I repeatedly ask myself what it is in this ancient prayer that so excites and
thrills me since childhood.
At first it was the hair-raising story of R'
Amnon of Mayence. I – a girl of eight, or maybe ten – read the tiny lines on
the margin of the siddur, which relate the wonderful and frightening
tale of a far-away time and a distant place, about a courageous man, a giant of
the spirit.
Later, it may have been the intense silence
which pervaded the synagogue of my youth, right before the chazzan began
to chant "A-dam". A single word which melody turns into a whole human
story, beginning with the sound of a teruah – a trumpet blast – and
ending in the depths of the earth (the sobbing of violins). "Man, comes from dust and ends in dust;
he wins his bread at the risk of his life."
Since the mid-seventies, the trauma of the
Yom Kippur War asks to be squeezed into the pages of the machzor,
assisted by the wonderful melody of Yair Rosenblum. This melody is
simultaneously "the most Israeli" and "the most Jewish".
Whether heard ten times or a hundred times, it never ceases to affect me each
time anew.
With
the years, there has a developed literary understanding, adding awareness of
the meaning of the short lines of the piyyut.
What is so unique about this piyyut? ´
Why, after hundreds of years, does it continue to cause hearts to tremble?
Why has it of late become the Rosh Hashanah
and Yom Kippur anthem for secular as well as religious Israelis? What is the
source of its power?
I think that one of the wonderful things
about this piyyut is the dramatic mid-poem transition from the feeling
of total dependence upon God to the belief that we still have the ability to
influence our world.
The worshipper suddenly switches from a
self-image of a powerless person, ruled totally by a higher power, to optimism
and trust in his ability to change the direction of life's flow.

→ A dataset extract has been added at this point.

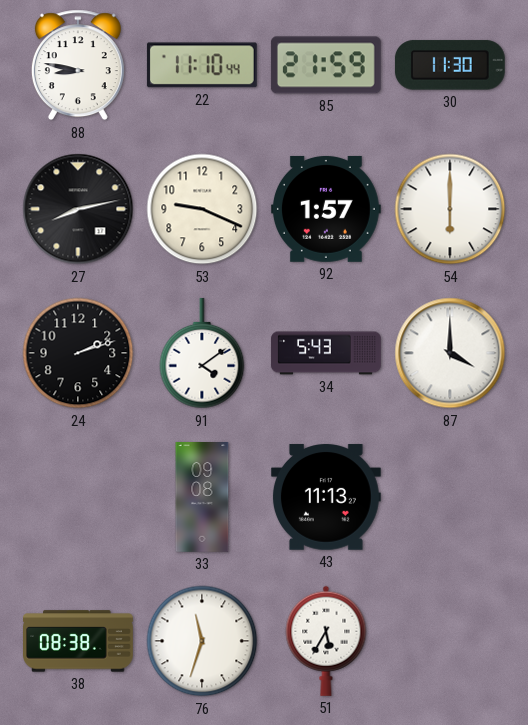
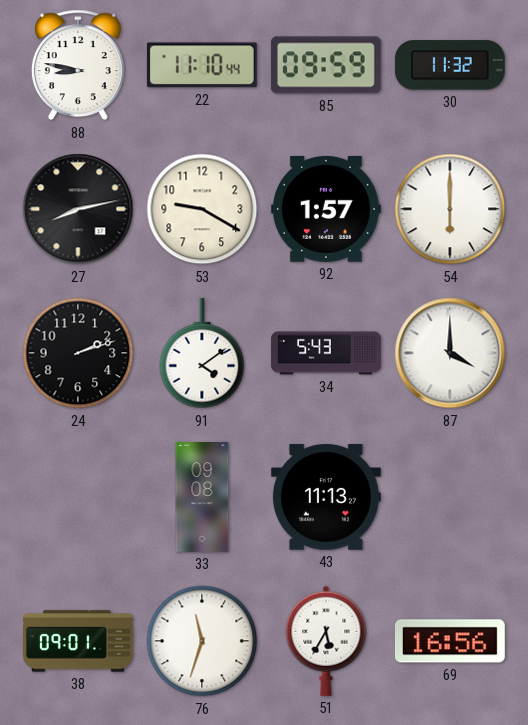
85: 21:59 -> 09:59
30: 11:30 -> 11:32
53: 9:19 -> 9:20
38: 08:38 -> 09:01
69: none -> 16:56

The piyyut opens with a declaration of
the holiness of the day on which "thy throne shall be established on
mercy, and thou shall occupy it in truth." Already in this opening, the
duality springs forth: the Lord sits on "the throne of mercy", which
has the quality of forgiveness of his creations, alongside a description of the
Lord who sits "in truth" in the celestial court, opening the books of
memories of men and inscribing their sentences. The heavenly retinue awaits the
reading of the verdict with suspense, and behold! the sounding of the shofar of
the king who is also "judge and arbiter, discerner and witness" –
followed by a gentle whisper.
The picture of the judge determining fates
slowly dissolves, replaced by a softer picture. God is portrayed as a shepherd
who checks the lambs in his flock, deciding the fate of each lamb. But the
shepherd is not only a judge, he is a kind of compassionate father, who guards
and takes care of his flock.
From the image of the shepherd checking his
flocks, we move to the "inscribing of their destiny", and to the
dramatic section of the poem, which describes the feeling accompanying the
fateful verdict.
On
Rosh Hashanah their destiny is inscribed
And on
Yom Kippur it is sealed,
How
many shall pass away,
And
how many shall be brought into existence…
Who
shall have comfort and who shall be tormented,
Who
shall become poor and who shall become rich,
And then, suddenly, the sobbing, melancholy
melody changes; the cantor and the congregation cry out:
But
repentance, prayer and charity cancel the stern decree!
And further on we read:
You
have no desire for anyone to die,
But
that he turn from his evil way and live
How can this be? How does something which
was, just a moment before, so deterministic and threatening, become so full of
hope? What has happened during the prayer?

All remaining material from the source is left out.